A Journal of Three Months’ Walk in Persia in 1884 by Captain John Compton Pyne
In 1884 an obscure British soldier, having finished his tour of duty in India, decided to make a detour on his trip home in order to spend three months crossing Persia unaccompanied except for the local muleteers. Among his accoutrements he packed a small leather-bound sketchbook in which he not only wrote a journal but in which he also added accomplished and charming water-colour illustrations. The authors’ introduction contextualises this trip made in 1884 against the background of Persianate influence in British culture, and the general cultural background of late Victorian Britain is presented as the subliminal driver behind a young man’s desire to explore, and illustrate, an already discovered country – Persia.
Marjan Afsharian gained her MA in the History of Art and Archaeology at SOAS. She currently works for the Encyclopaedia Islamica project at The Institute of Ismaili Studies, London.

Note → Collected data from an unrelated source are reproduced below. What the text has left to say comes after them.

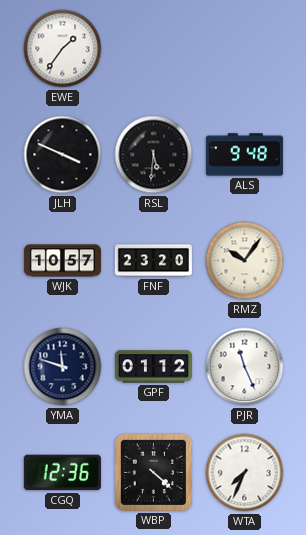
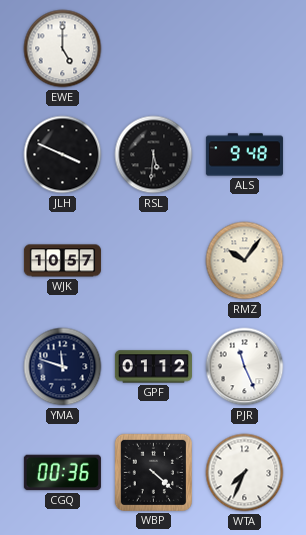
EWE: 1:36 -> 5:00
FNF: 23:20 -> none
CGQ: 12:36 -> 00:36
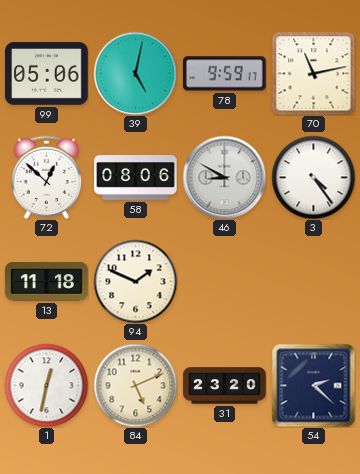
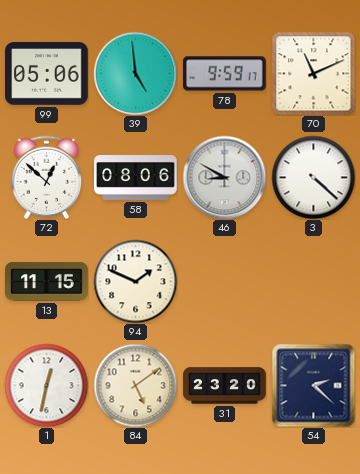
39: 5:02 -> 4:59
70: 11:13 -> 11:11
3: 4:24 -> 4:22
13: 11:18 -> 11:15
84: 5:11 -> 5:09
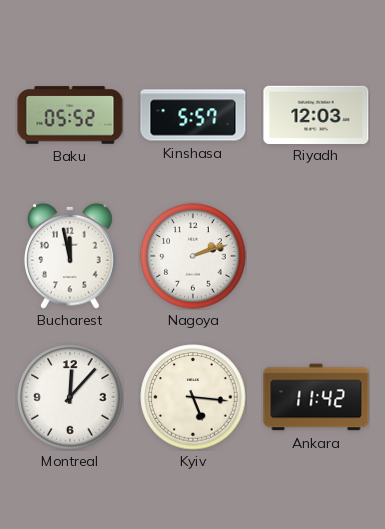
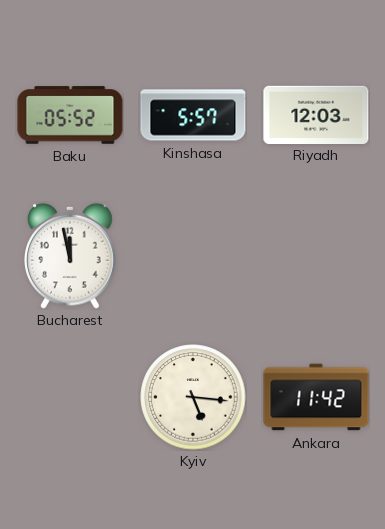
Nagoya: 2:12 -> none
Montreal: 12:07 -> none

Russell Harris holds an MA in Oriental Studies from Balliol College, Oxford, and is an established translator of literary works from French and Arabic. He is a contributor to the The Routledge Encyclopedia of 19th Century Photography and The Encyclopaedia Islamica.
I found Pyne’s journal, which forms the main body of the book, fascinating, sometimes witty in text and illustration also. His watercolours are splendidly reproduced. I read through it all avidly, enjoying the combination of images and texts. The transcription of the manuscript of the journal is well done, and the notes are extremely helpful. − Alan Williams, Professor of Iranian Studies and Comparative Religion, University of Manchester.
Captain John Compton Pyne’s Persian travel journal is a treasure trove of material for those seeking understanding of the British Orientalist imagination. Russell Harris’s and Marjan Afsharian’s impeccably executed annotated edition has done the field a great service. − David Hollenberg, Associate Professor of Arabic and Islamic Studies, the University of Oregon.